• _Information given_:
· · · · · · ·

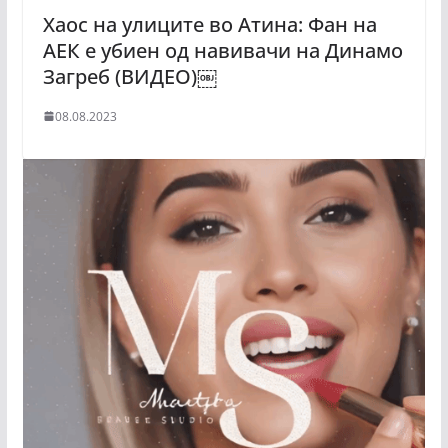
Хаос на улиците во Атина: Фан на
АЕК е убиен од навивачи на Динамо
Загреб (ВИДЕО)￼
08.08.2023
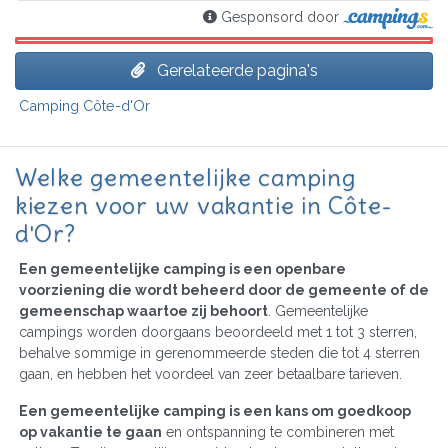
Gesponsord door
Gerelateerde pagina's
Camping Côte-d'Or
Welke gemeentelijke camping
kiezen voor uw vakantie in Côte-
d'Or?
Een gemeentelijke camping is een openbare
voorziening die wordt beheerd door de gemeente of de
gemeenschap waartoe zij behoort
. Gemeentelijke
campings worden doorgaans beoordeeld met 1 tot 3 sterren,
behalve sommige in gerenommeerde steden die tot 4 sterren
gaan, en hebben het voordeel van zeer betaalbare tarieven.
Een gemeentelijke camping is een kans om goedkoop
op vakantie te gaan
en ontspanning te combineren met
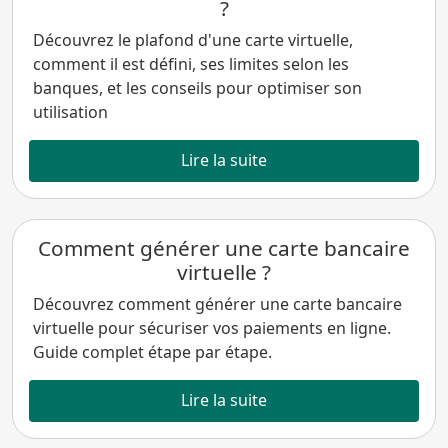
?
Découvrez le plafond d'une carte virtuelle,
comment il est défini, ses limites selon les
banques, et les conseils pour optimiser son
utilisation
Lire la suite
Comment générer une carte bancaire
virtuelle ?
Découvrez comment générer une carte bancaire
virtuelle pour sécuriser vos paiements en ligne.
Guide complet étape par étape.
Lire la suite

· · · · · · ·

• _Task to complete_: Repeat the entries above exactly and skip the images.

• _Written reply_:
Хаос на улиците во Атина: Фан на
АЕК е убиен од навивачи на Динамо
Загреб (ВИДЕО)
08.08.2023
Gesponsord door
Gerelateerde pagina's
Camping Côte-d'Or
Welke gemeentelijke camping
kiezen voor uw vakantie in Côte-
d'Or?
Een gemeentelijke camping is een openbare
voorziening die wordt beheerd door de gemeente of de
gemeenschap waartoe zij behoort
. Gemeentelijke
campings worden doorgaans beoordeeld met 1 tot 3 sterren,
behalve sommige in gerenommeerde steden die tot 4 sterren
gaan, en hebben het voordeel van zeer betaalbare tarieven.
Een gemeentelijke camping is een kans om goedkoop
op vakantie te gaan
en ontspanning te combineren met
?
Découvrez le plafond d'une carte virtuelle,
comment il est défini, ses limites selon les
banques, et les conseils pour optimiser son
utilisation
Lire la suite
Comment générer une carte bancaire
virtuelle ?
Découvrez comment générer une carte bancaire
virtuelle pour sécuriser vos paiements en ligne.
Guide complet étape par étape.
Lire la suite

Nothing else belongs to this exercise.